An even bigger problem would interest Santa Claus: find the shortest route between all 1.9 million known human settlements. Even though this problem is still unsolved, the algorithm that discovered the best known route—7.5 million kilometers long—has done a great job: one can prove mathematically that this route is at most 0.5 percent longer than the unknown shortest route. If Santa ran a trucking company and had to worry about profit margins, he could rest easy.18
That’s what state-of-the art algorithms can accomplish when wielded by teams of computer scientists with huge amounts of computing power. They can sometimes find the best solutions even for problems of staggering complexity. And when they cannot, it’s because even their shortcuts are no match for the complexity of a solution landscape. For example, even though simulated annealing is guaranteed to find the deepest valley in any landscape—eventually—some problems require cooling so glacially slow that it might take thousands of years to find the deepest valley.

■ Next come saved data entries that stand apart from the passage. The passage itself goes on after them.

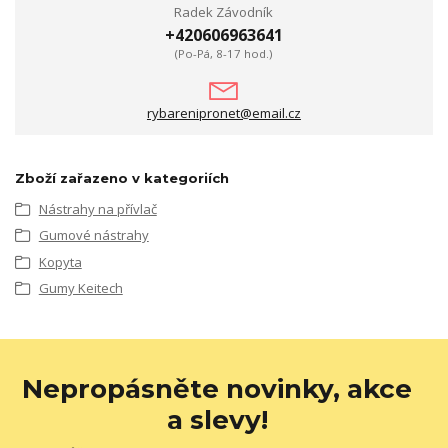
Radek Závodník
+420606963641
(Po-Pá, 8-17 hod.)
rybarenipronet@email.cz
Zboží zařazeno v kategoriích
Nástrahy na přívlač
Gumové nástrahy
Kopyta
Gumy Keitech
Nepropásněte novinky, akce
a slevy!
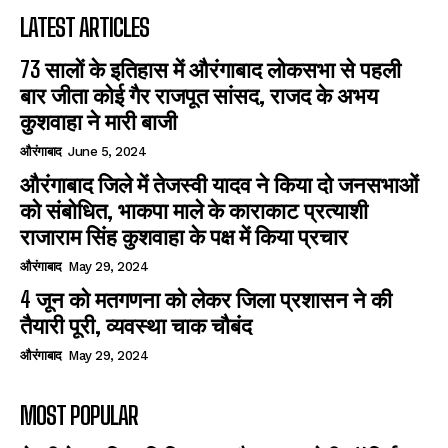
LATEST ARTICLES
73 सालों के इतिहास में औरंगाबाद लोकसभा से पहली
बार जीता कोई गैर राजपूत सांसद, राजद के अभय
कुशवाहा ने मारी बाजी
औरंगाबाद
June 5, 2024
औरंगाबाद जिले में तेजस्वी यादव ने किया दो जनसभाओं
को संबोधित, भाकपा माले के काराकाट प्रत्याशी
राजाराम सिंह कुशवाहा के पक्ष में किया प्रचार
औरंगाबाद
May 29, 2024
4 जून को मतगणना को लेकर जिला प्रशासन ने की
तैयारी पूरी, व्यवस्था चाक चौबंद
औरंगाबाद
May 29, 2024
MOST POPULAR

Most state-of-the-art algorithms are made for problems that are so well studied that their solution landscape is visible in hazy outline. But many of the problems that engineers face day-to-day—how to reduce the emissions of a combustion engine, increase the efficiency of a solar panel, or decrease the side effects of a drug—are one-of-a-kind, novel problems where the landscape lies in the dark. In these situations, we are blind, and our algorithms need to explore solution landscapes blindly. That’s where genetic algorithms shine, because they explore this landscape just like biological evolution explores adaptive landscapes, through blind mutation and selection. If that blindness seems like a fatal handicap, just think about the marvels that biological evolution has created.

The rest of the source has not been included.